= E. Thomas Wood =

American journalist

E. Thomas Wood (born October 9, 1963) is an American journalist, historian and freelance writer. From 2005 until 2011, he worked as a reporter for NashvillePost.com, a local business and political news website in Nashville, Tennessee, and related publications.

In the 1990s, Wood regularly contributed to The New York Times from Nashville and other locations (including Romania, where he lectured at universities in 1997), and to The Wall Street Journal. He was the founding editor of Bank Director magazine and served as editor and publisher of Nashville Life and Business Nashville magazines. He was a business reporter and interim business editor at The Tennessean in the early 1990s. Since 2012, he has worked as a staff marketing writer for the global law firm Pillsbury Winthrop Shaw Pittman LLP.
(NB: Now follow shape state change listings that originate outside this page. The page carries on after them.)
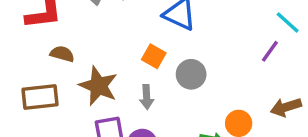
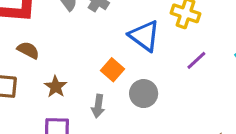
purple line: (270, 51) -> (196, 60), moved
brown star: (98, 86) -> (56, 87), size x0.6

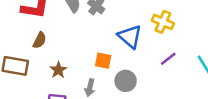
brown semicircle: (28, 50) -> (40, 40), turned 84
orange square: (112, 70) -> (103, 61), turned -35

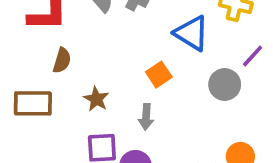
orange square: (103, 61) -> (159, 75), turned -35
gray circle: (126, 81) -> (225, 84), moved

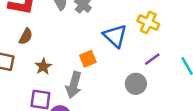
gray circle: (225, 84) -> (136, 84), moved
gray arrow: (146, 117) -> (74, 85), size x1.5

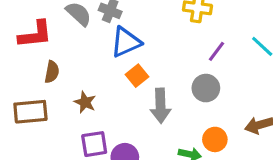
blue triangle: (115, 36) -> (126, 42), moved, turned -50
gray arrow: (74, 85) -> (161, 106), moved

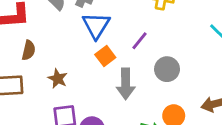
blue triangle: (126, 42) -> (96, 25), turned -36
purple line: (217, 51) -> (139, 41), moved

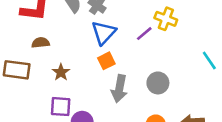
purple line: (139, 41) -> (144, 34), moved
brown semicircle: (29, 50) -> (41, 43), turned -120

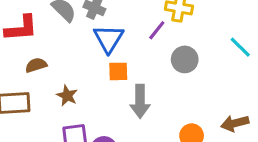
orange square: (106, 61) -> (118, 71), turned 36
gray circle: (158, 83) -> (185, 59), moved

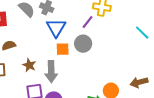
gray circle: (185, 59) -> (83, 44), moved
gray arrow: (140, 101) -> (51, 72), moved

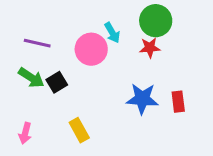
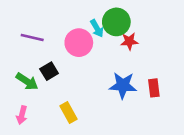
green circle: (156, 21) -> (116, 22), moved
green arrow: (31, 78) -> (27, 81), moved

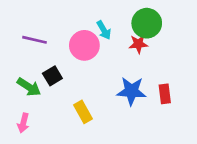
green circle: (116, 22) -> (147, 23), moved
yellow rectangle: (68, 113) -> (83, 112), moved

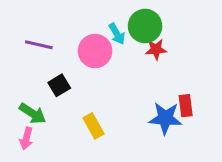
green circle: (147, 23) -> (145, 26), moved
green arrow: (29, 87) -> (33, 113), moved
blue star: (131, 91) -> (165, 118), moved

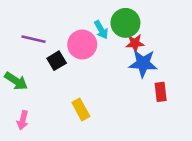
black square: (59, 85) -> (57, 61), moved
green arrow: (33, 113) -> (16, 81), moved
blue star: (165, 118) -> (143, 63), moved

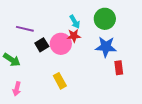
green circle: (125, 23) -> (105, 19), moved
red star: (135, 43) -> (74, 36), moved
pink circle: (82, 45) -> (61, 44), moved

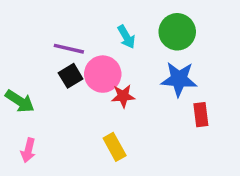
purple line: (25, 29) -> (69, 49), moved
red star: (74, 36) -> (123, 96), moved
yellow rectangle: (60, 81) -> (115, 147), moved

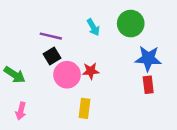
pink circle: (103, 74) -> (67, 75), moved
blue star: (179, 79) -> (148, 58), moved
yellow rectangle: (115, 147) -> (85, 108), turned 36

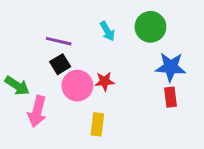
pink arrow: (21, 111) -> (37, 111), moved, size x1.5

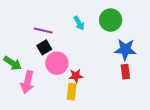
red star: (105, 81) -> (76, 76), moved

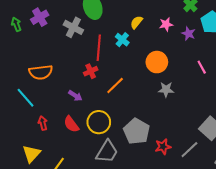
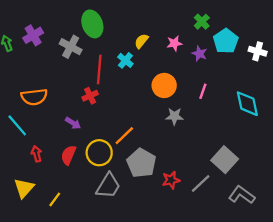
pink line: (202, 67) -> (203, 91), moved, turned 48
orange line: (115, 85) -> (124, 136), moved
red semicircle: (71, 124) -> (68, 155), turned 60

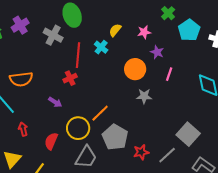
purple star: (199, 54) -> (157, 52), moved
red semicircle: (68, 155) -> (51, 141), moved

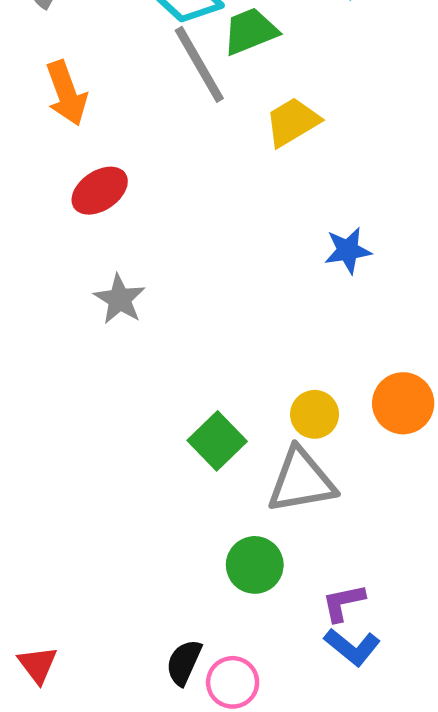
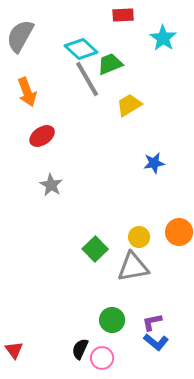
green circle: (255, 565) -> (112, 320), moved

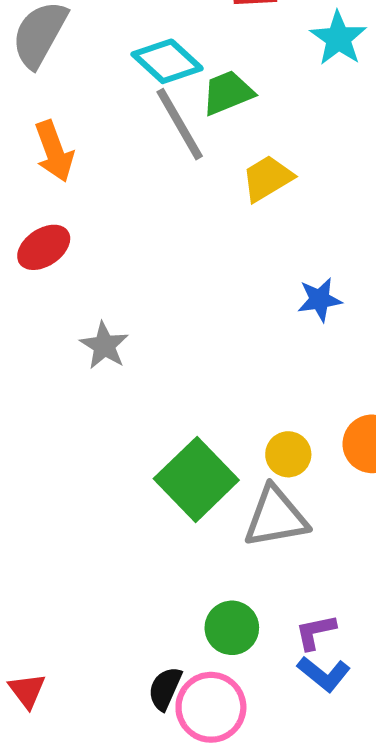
red ellipse: (42, 136) -> (44, 247), moved
green square: (95, 249) -> (196, 479), size x1.5
pink circle: (102, 358) -> (211, 707), size x1.4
He has been a member since 1998 of the state-chartered Tennessee Holocaust Commission and since 2018 of the Metropolitan Nashville Historical Commission.

A native of Nashville, Wood is a graduate of that city's Montgomery Bell Academy (having attended Riverside Military Academy in seventh grade, 1976–77) and Vanderbilt University. He holds a Master's degree in European Studies from Pembroke College, Cambridge.

==Works==
- Karski: How One Man Tried to Stop the Holocaust, New York: John Wiley and Sons, 1994. ISBN 0-471-14573-4.
- Nashville: An American Self-Portrait (co-editor), Nashville: Beaten Biscuit Press, 2001. ISBN 0-9706702-1-4.
- Profiles in Tenacity: A Century of Stories from Nashville School of Law, Beckon Books, 2010. ISBN 978-1-935442-05-9.
- The Suspect: A Memoir (introduction; consultant on companion documentary Indelible: The Case Against Jeffrey Womack ), Nashville: Eveready Press, 2012. ISBN 0-9858365-04.
- H.G. Hill Company: A Family Tradition in Three Centuries, Nashville: Grandin Hood Publishers, 2020. ISBN 978-1-73393-0444.